Tally how many lines in the data below include "Mushrooms", then please reply with only that figure.

» Given entries
━━━━━━━━━━━━━━━━
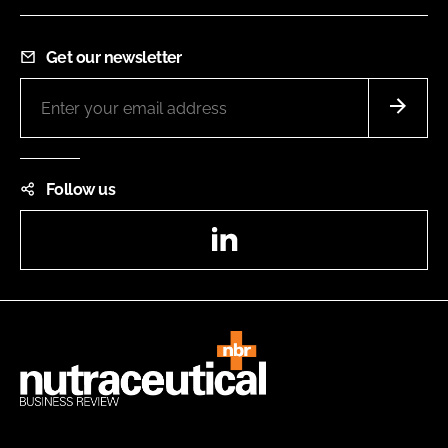
Get our newsletter
Follow us
LinkedIn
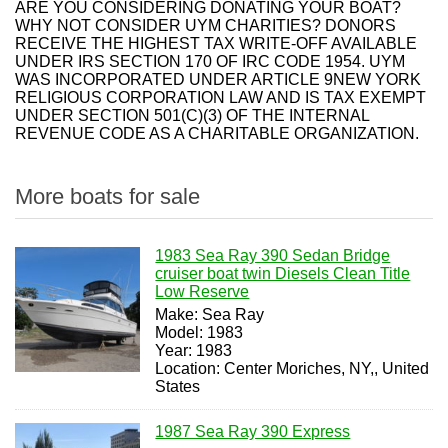
ARE YOU CONSIDERING DONATING YOUR BOAT?
WHY NOT CONSIDER UYM CHARITIES? DONORS
RECEIVE THE HIGHEST TAX WRITE-OFF AVAILABLE
UNDER IRS SECTION 170 OF IRC CODE 1954. UYM
WAS INCORPORATED UNDER ARTICLE 9NEW YORK
RELIGIOUS CORPORATION LAW AND IS TAX EXEMPT
UNDER SECTION 501(C)(3) OF THE INTERNAL
REVENUE CODE AS A CHARITABLE ORGANIZATION.
More boats for sale
1983 Sea Ray 390 Sedan Bridge
cruiser boat twin Diesels Clean Title
Low Reserve
Make: Sea Ray
Model: 1983
Year: 1983
Location: Center Moriches, NY,, United
States
1987 Sea Ray 390 Express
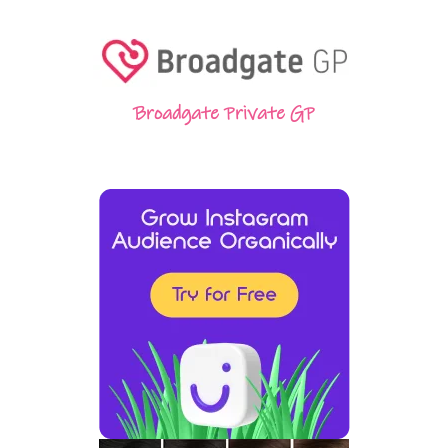
Broadgate Private GP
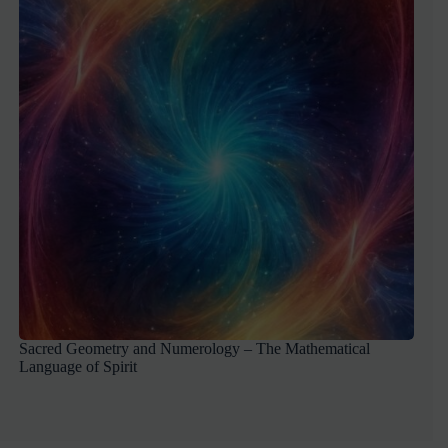
Sacred Geometry and Numerology – The Mathematical
Language of Spirit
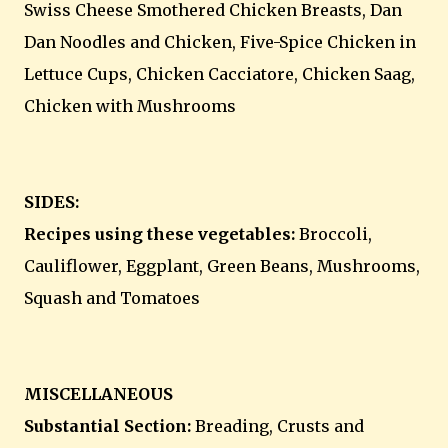
Swiss Cheese Smothered Chicken Breasts, Dan
Dan Noodles and Chicken, Five-Spice Chicken in
Lettuce Cups, Chicken Cacciatore, Chicken Saag,
Chicken with Mushrooms
SIDES:
Recipes using these vegetables:
Broccoli,
Cauliflower, Eggplant, Green Beans, Mushrooms,
Squash and Tomatoes
MISCELLANEOUS
Substantial Section:
Breading, Crusts and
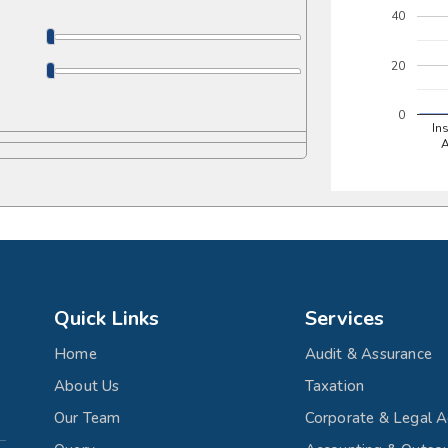
40
20
0
In
Quick Links
Services
Home
Audit & Assurance
About Us
Taxation
Our Team
Corporate & Legal A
━━━━━━━━━━━━━━━━
» Answer for the task
2